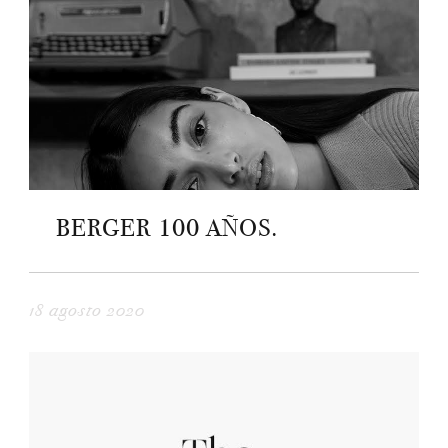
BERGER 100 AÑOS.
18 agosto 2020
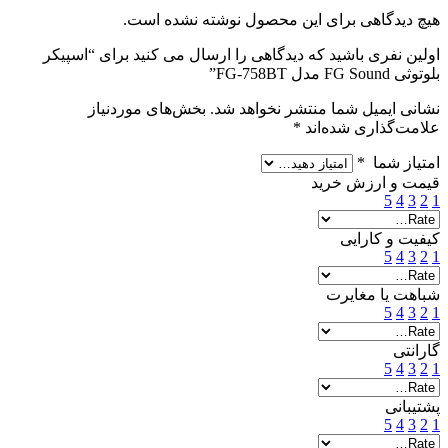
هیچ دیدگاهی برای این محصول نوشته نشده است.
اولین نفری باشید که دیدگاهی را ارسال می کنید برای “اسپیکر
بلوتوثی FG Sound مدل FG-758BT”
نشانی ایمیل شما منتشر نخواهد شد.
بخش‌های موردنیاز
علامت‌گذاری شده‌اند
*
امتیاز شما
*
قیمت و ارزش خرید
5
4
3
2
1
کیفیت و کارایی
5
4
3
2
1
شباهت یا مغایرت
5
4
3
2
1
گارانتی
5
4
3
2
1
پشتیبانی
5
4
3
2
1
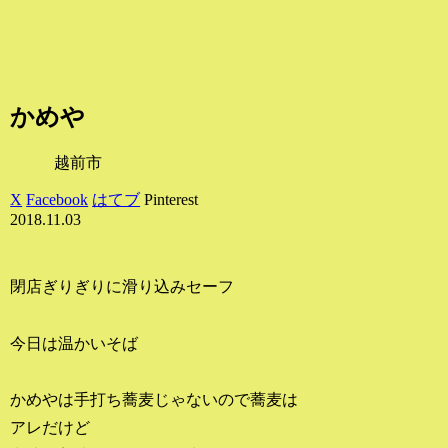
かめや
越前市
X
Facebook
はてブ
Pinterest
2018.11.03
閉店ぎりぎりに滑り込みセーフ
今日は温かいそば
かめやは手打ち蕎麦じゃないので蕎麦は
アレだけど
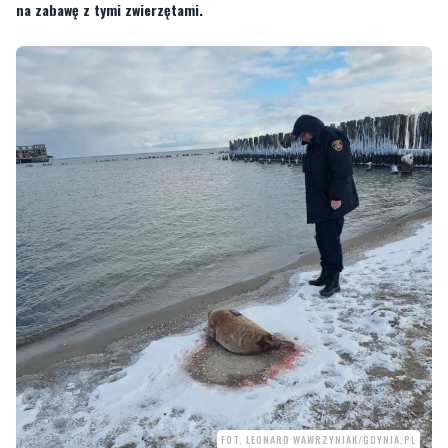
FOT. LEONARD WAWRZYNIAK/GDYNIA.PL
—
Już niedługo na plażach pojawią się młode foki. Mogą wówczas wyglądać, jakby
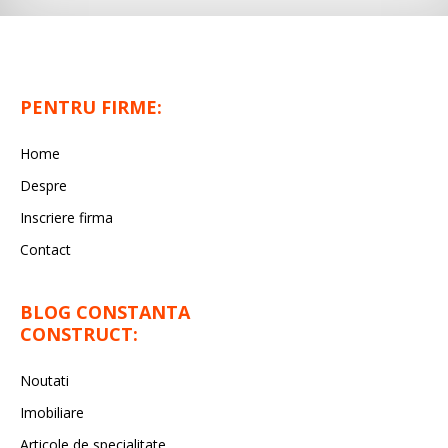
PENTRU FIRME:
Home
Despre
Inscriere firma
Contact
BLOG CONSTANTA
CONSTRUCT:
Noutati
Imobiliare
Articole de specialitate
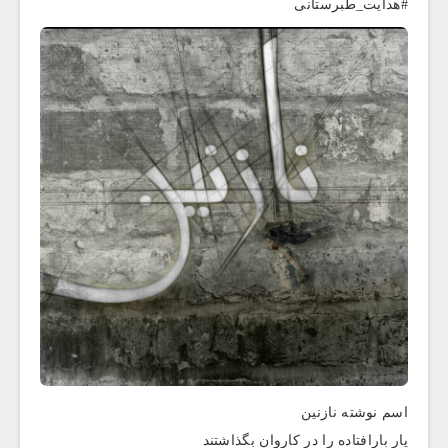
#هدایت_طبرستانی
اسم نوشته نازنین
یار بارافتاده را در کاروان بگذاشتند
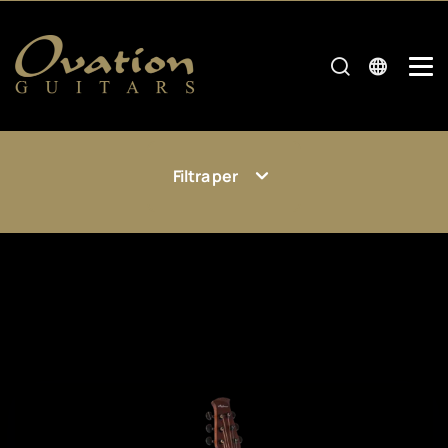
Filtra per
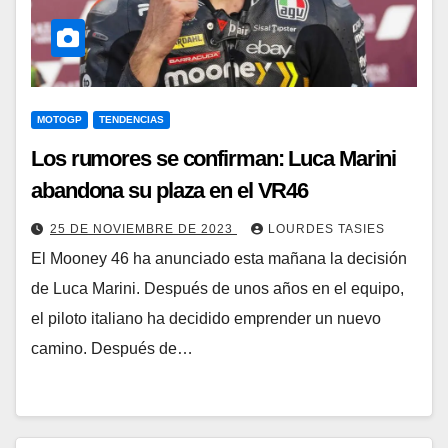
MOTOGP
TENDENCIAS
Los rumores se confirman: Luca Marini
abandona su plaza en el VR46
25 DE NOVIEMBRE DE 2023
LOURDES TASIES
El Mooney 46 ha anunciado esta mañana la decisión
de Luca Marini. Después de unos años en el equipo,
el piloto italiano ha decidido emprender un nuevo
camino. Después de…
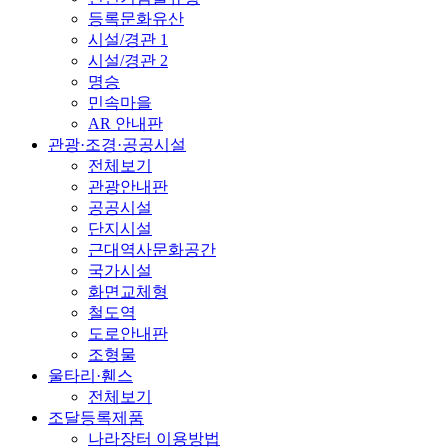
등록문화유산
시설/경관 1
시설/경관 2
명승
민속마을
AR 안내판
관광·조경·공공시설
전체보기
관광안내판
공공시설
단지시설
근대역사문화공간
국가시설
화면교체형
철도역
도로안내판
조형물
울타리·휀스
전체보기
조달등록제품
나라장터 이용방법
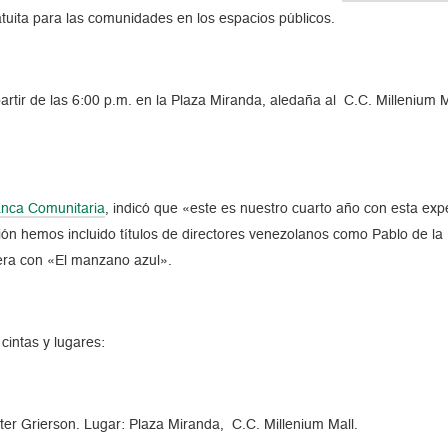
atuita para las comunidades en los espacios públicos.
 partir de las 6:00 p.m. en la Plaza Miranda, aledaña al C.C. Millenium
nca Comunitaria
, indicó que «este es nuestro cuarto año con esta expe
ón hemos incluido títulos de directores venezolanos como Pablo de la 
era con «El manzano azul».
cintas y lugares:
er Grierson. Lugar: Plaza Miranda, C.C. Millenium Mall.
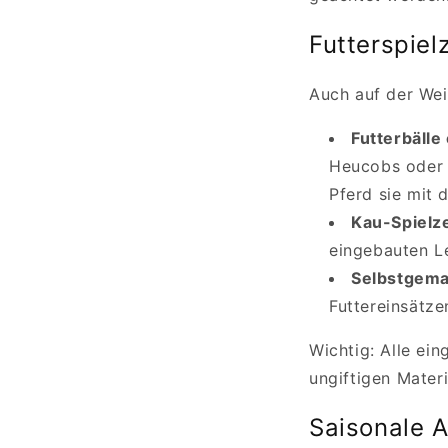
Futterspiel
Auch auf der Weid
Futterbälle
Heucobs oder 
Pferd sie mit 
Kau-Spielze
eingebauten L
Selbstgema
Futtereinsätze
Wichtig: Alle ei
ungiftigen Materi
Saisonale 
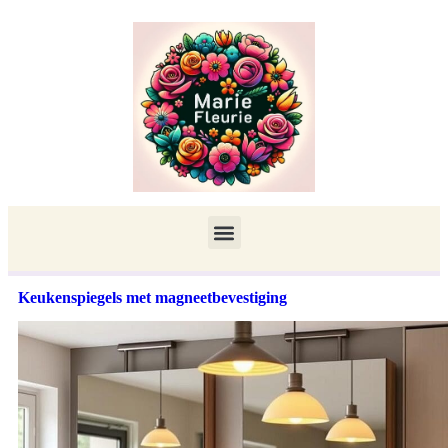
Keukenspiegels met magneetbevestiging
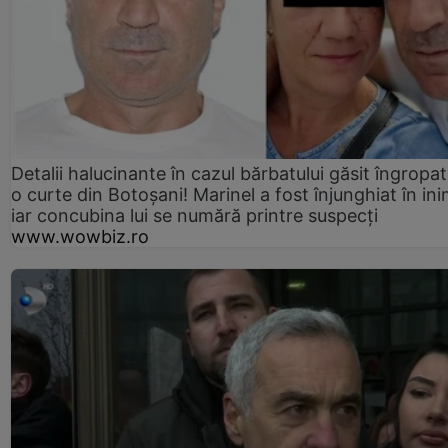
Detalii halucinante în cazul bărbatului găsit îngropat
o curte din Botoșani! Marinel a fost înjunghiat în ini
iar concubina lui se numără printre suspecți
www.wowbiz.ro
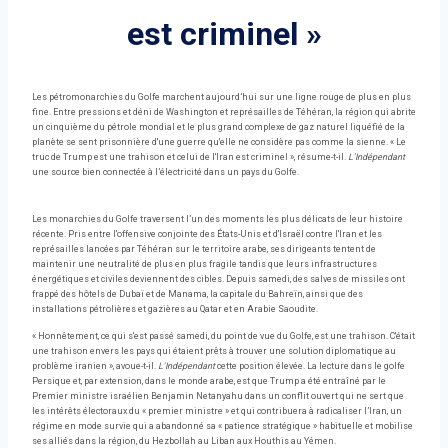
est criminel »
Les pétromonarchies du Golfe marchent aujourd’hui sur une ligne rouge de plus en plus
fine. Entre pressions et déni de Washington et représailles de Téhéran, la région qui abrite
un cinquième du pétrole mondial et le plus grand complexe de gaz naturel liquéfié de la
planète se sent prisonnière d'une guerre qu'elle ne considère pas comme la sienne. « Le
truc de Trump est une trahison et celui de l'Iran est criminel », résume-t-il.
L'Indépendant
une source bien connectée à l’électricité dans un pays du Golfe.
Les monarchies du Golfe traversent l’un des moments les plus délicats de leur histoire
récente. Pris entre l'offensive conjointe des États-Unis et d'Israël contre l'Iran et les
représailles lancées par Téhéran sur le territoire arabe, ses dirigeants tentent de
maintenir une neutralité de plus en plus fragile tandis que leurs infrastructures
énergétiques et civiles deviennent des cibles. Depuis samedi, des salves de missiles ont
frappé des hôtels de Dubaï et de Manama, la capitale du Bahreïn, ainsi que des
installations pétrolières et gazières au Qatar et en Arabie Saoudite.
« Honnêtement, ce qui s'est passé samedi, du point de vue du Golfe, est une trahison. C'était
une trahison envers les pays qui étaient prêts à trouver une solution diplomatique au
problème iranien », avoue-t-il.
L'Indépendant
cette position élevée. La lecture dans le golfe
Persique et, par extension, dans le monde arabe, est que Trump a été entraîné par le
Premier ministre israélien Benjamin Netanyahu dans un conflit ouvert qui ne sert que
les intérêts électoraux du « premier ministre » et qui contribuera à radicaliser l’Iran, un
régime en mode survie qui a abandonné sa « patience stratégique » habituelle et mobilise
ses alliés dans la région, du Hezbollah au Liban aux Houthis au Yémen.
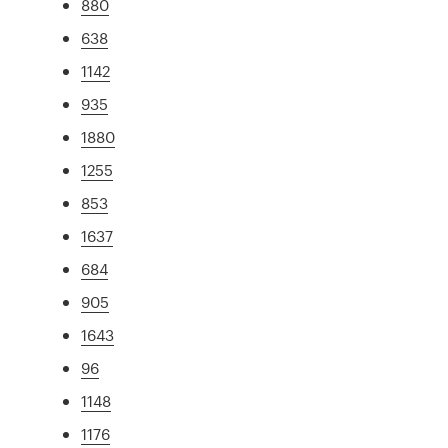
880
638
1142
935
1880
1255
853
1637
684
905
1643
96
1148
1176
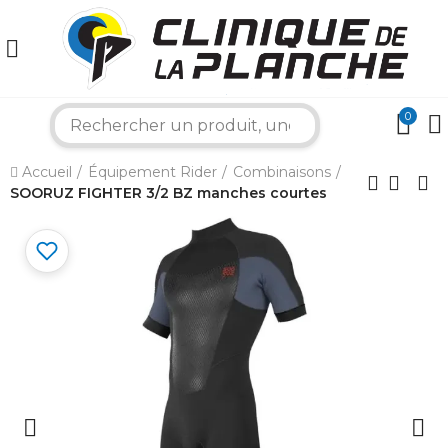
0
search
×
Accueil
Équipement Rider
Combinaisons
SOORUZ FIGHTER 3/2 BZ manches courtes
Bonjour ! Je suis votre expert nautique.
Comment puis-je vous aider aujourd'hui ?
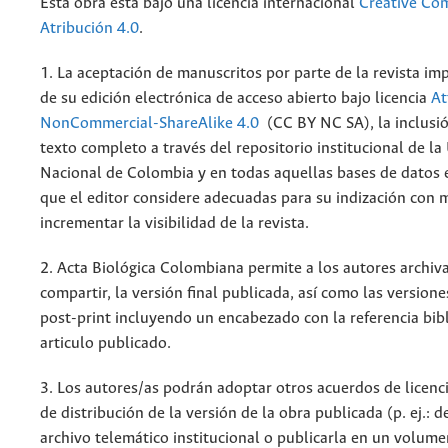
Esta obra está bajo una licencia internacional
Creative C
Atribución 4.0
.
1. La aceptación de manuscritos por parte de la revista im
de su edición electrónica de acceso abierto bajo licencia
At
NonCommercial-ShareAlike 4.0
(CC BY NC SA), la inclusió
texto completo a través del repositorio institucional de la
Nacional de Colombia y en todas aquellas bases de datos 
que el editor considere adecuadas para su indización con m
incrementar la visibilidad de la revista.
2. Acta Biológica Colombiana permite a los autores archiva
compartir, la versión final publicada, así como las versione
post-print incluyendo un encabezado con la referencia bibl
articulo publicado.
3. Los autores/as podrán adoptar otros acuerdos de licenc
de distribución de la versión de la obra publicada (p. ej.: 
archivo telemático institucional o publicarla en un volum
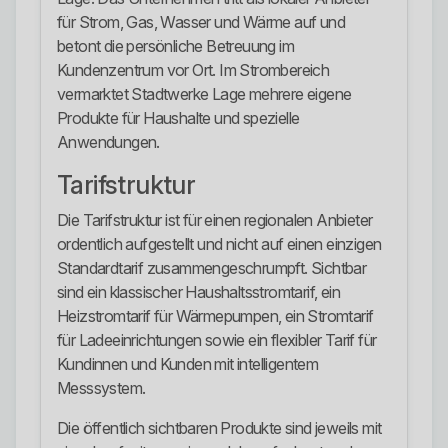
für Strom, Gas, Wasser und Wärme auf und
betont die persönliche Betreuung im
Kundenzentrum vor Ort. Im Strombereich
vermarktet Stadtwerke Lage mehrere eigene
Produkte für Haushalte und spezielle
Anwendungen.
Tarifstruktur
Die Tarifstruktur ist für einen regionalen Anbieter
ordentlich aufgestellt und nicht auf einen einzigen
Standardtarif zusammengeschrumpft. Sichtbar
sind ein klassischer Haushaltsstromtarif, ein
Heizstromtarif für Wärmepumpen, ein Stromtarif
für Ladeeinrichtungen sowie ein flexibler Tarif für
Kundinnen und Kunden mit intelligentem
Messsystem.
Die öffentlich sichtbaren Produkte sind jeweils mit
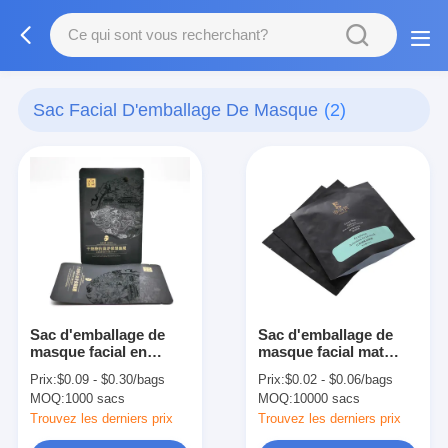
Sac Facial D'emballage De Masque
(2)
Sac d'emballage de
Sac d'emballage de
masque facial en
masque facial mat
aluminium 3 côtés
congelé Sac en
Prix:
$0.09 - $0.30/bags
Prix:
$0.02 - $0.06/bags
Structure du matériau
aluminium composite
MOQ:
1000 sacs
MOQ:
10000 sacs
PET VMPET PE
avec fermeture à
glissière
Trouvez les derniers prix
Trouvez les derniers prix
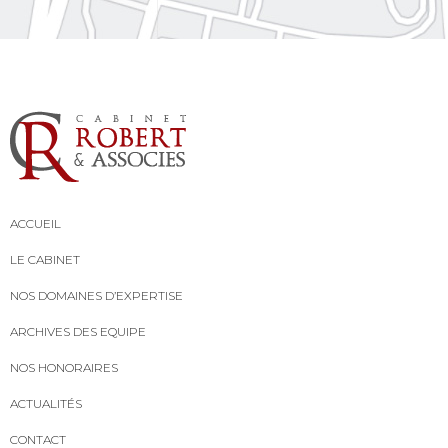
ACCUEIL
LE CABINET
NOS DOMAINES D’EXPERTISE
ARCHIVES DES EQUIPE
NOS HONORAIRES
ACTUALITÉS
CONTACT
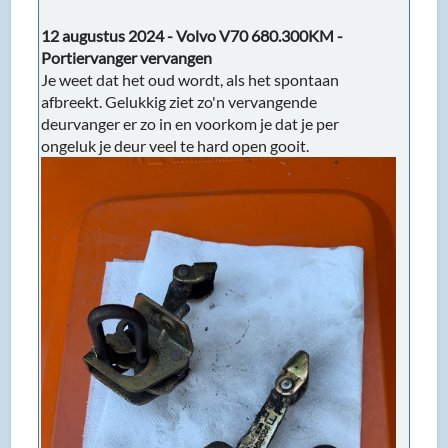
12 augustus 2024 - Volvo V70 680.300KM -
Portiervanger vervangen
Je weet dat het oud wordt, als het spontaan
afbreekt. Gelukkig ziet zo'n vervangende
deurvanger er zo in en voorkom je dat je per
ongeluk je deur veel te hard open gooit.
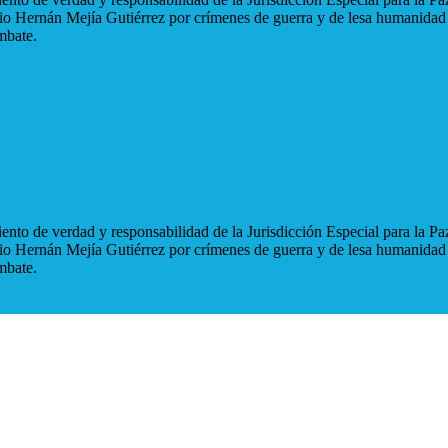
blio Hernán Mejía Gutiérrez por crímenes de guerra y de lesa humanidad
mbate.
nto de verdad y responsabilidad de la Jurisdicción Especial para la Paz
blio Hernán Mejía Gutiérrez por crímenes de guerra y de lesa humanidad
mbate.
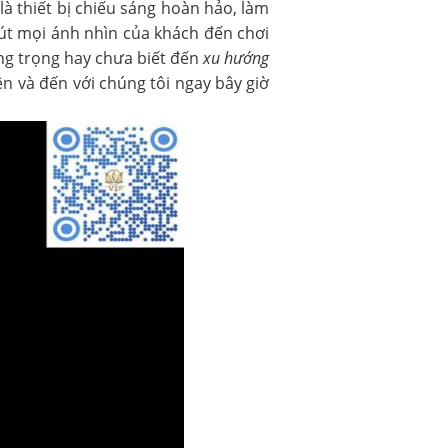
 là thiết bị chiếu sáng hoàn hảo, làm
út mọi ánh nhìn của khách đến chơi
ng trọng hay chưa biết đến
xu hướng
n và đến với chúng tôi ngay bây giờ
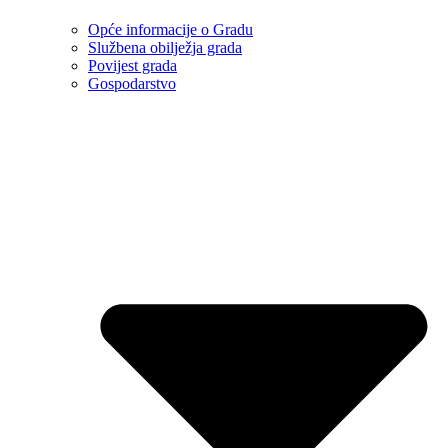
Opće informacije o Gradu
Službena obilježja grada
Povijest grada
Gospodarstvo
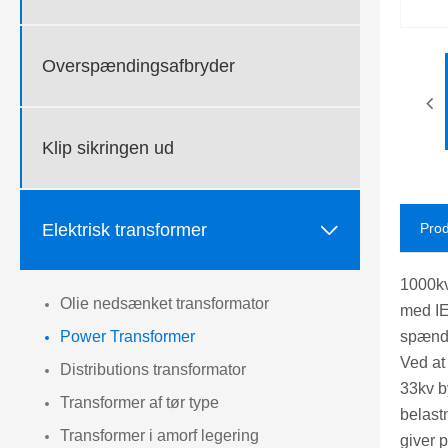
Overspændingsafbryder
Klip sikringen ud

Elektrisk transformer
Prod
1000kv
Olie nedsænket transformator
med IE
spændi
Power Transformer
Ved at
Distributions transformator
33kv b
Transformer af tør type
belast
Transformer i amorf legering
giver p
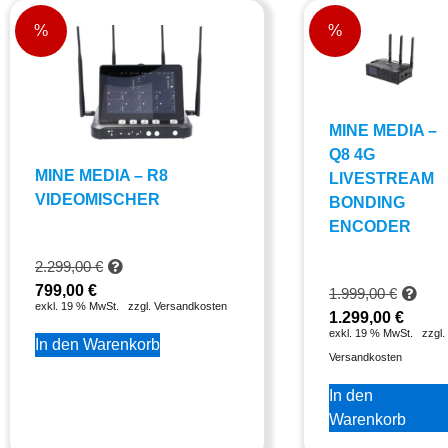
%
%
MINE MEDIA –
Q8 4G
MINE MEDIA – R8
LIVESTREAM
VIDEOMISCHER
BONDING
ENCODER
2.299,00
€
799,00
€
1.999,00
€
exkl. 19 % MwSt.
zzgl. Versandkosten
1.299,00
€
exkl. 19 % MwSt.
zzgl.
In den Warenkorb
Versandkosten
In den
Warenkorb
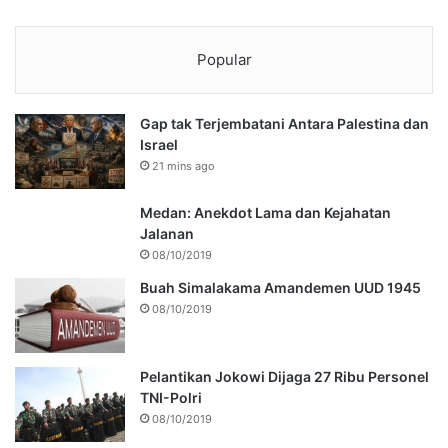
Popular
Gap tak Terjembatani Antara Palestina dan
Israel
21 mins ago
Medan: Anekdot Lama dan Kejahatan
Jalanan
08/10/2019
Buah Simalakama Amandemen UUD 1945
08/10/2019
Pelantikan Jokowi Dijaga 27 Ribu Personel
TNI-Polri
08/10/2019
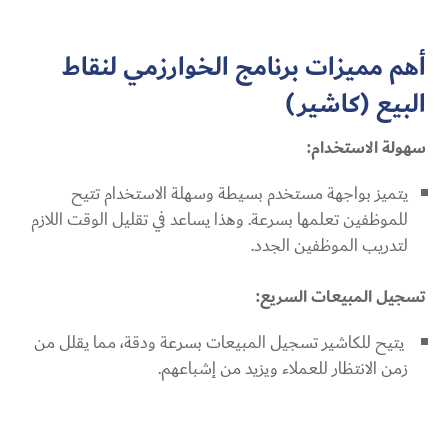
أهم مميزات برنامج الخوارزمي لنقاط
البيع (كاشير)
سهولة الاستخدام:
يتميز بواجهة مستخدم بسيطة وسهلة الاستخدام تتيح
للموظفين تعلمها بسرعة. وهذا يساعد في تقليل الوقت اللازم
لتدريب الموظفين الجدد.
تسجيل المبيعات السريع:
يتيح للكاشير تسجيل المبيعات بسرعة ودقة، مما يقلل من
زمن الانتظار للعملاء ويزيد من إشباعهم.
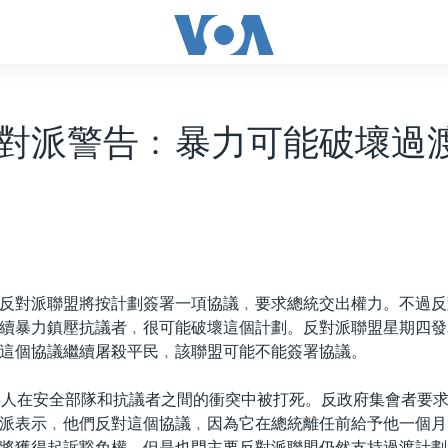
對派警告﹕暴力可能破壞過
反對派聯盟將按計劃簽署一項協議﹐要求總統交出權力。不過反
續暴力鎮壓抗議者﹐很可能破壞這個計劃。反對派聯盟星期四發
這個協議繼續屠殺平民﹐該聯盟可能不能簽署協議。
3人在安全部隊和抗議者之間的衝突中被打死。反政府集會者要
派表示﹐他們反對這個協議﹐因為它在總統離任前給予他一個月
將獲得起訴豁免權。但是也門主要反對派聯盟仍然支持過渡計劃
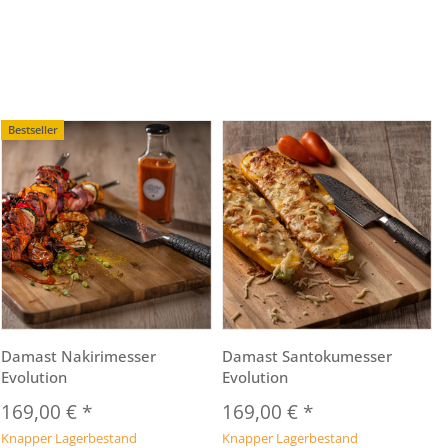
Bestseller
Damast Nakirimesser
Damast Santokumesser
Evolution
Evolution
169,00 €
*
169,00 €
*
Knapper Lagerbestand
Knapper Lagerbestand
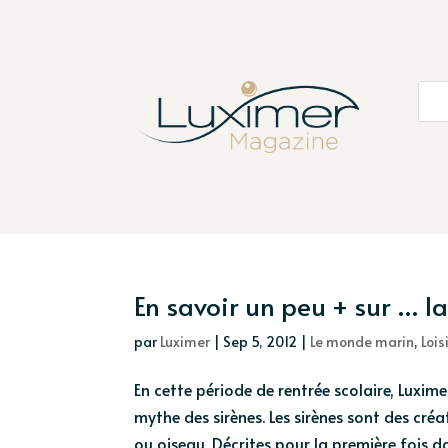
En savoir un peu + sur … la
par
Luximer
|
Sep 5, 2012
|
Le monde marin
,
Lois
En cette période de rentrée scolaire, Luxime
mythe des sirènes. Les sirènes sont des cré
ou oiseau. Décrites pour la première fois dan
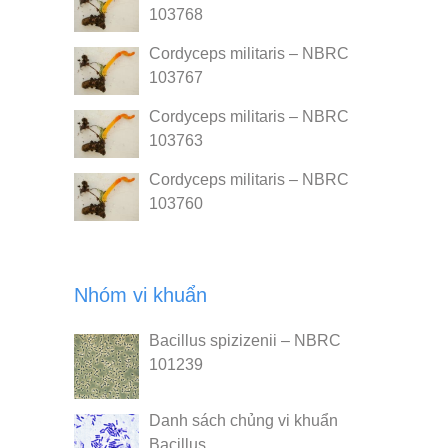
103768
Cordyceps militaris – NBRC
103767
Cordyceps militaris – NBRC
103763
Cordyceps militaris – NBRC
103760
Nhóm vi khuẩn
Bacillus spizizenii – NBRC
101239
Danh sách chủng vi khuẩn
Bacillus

◆ **WORK INSTRUCTION**: Give again, please, precisely the lines that begin the records and run through the line with "یار بارافتاده را در کاروان بگذاشتند" in it, keeping both end lines and dropping any pictures.

◆ **SOLUTION TO THIS TASK**:
BERGER 100 AÑOS.
18 agosto 2020
هیچ دیدگاهی برای این محصول نوشته نشده است.
اولین نفری باشید که دیدگاهی را ارسال می کنید برای “اسپیکر
بلوتوثی FG Sound مدل FG-758BT”
نشانی ایمیل شما منتشر نخواهد شد.
بخش‌های موردنیاز
علامت‌گذاری شده‌اند
*
امتیاز شما
*
قیمت و ارزش خرید
5
4
3
2
1
کیفیت و کارایی
5
4
3
2
1
شباهت یا مغایرت
5
4
3
2
1
گارانتی
5
4
3
2
1
پشتیبانی
5
4
3
2
1
かめや
越前市
X
Facebook
はてブ
Pinterest
2018.11.03
閉店ぎりぎりに滑り込みセーフ
今日は温かいそば
かめやは手打ち蕎麦じゃないので蕎麦は
アレだけど
FOT. LEONARD WAWRZYNIAK/GDYNIA.PL
—
Już niedługo na plażach pojawią się młode foki. Mogą wówczas wyglądać, jakby
PENTRU FIRME:
Home
Despre
Inscriere firma
Contact
BLOG CONSTANTA
CONSTRUCT:
Noutati
Imobiliare
Articole de specialitate
#هدایت_طبرستانی
اسم نوشته نازنین
یار بارافتاده را در کاروان بگذاشتند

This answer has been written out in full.